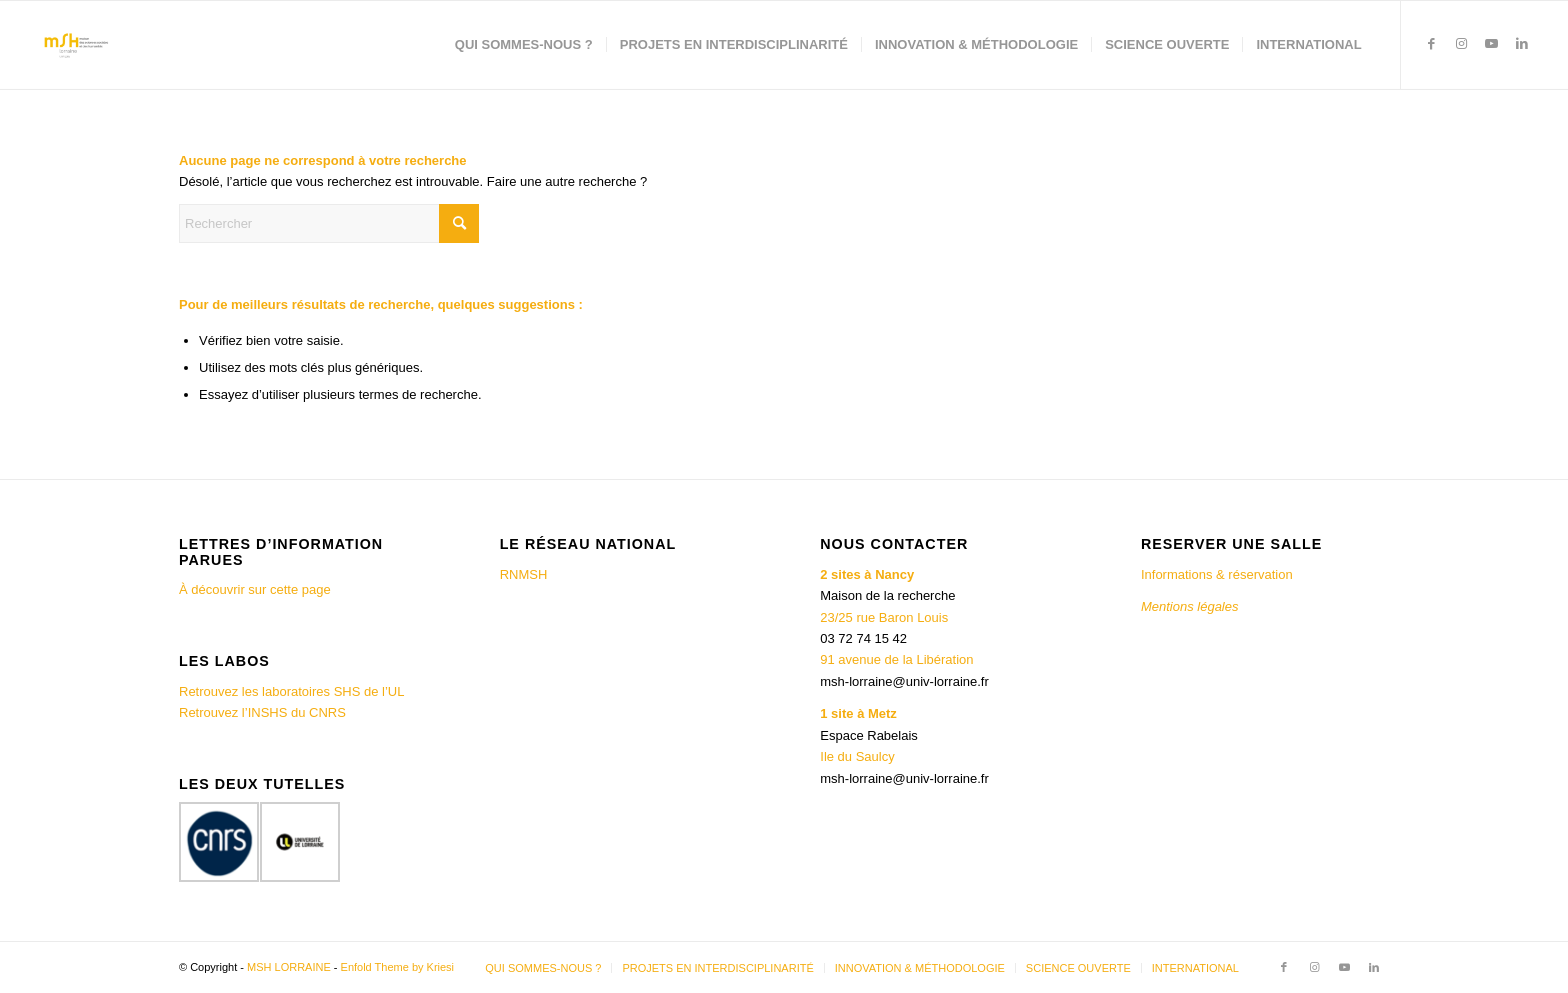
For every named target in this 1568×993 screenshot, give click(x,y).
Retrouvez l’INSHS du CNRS (262, 712)
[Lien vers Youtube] (1492, 44)
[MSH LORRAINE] (75, 45)
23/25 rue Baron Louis (884, 617)
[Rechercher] (329, 223)
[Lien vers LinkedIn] (1522, 44)
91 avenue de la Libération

◇ ◇ ◇ ◇ ◇ ◇ ◇

> _EXERCISE DETAILS_:
The reply must hold exactly the lines from the one containing "[Lien vers Youtube] (1492, 44)" to the last line of the entries, and nothing more.

> _REPLY TO THE TASK_:
[Lien vers Youtube] (1492, 44)
[MSH LORRAINE] (75, 45)
23/25 rue Baron Louis (884, 617)
[Rechercher] (329, 223)
[Lien vers LinkedIn] (1522, 44)
91 avenue de la Libération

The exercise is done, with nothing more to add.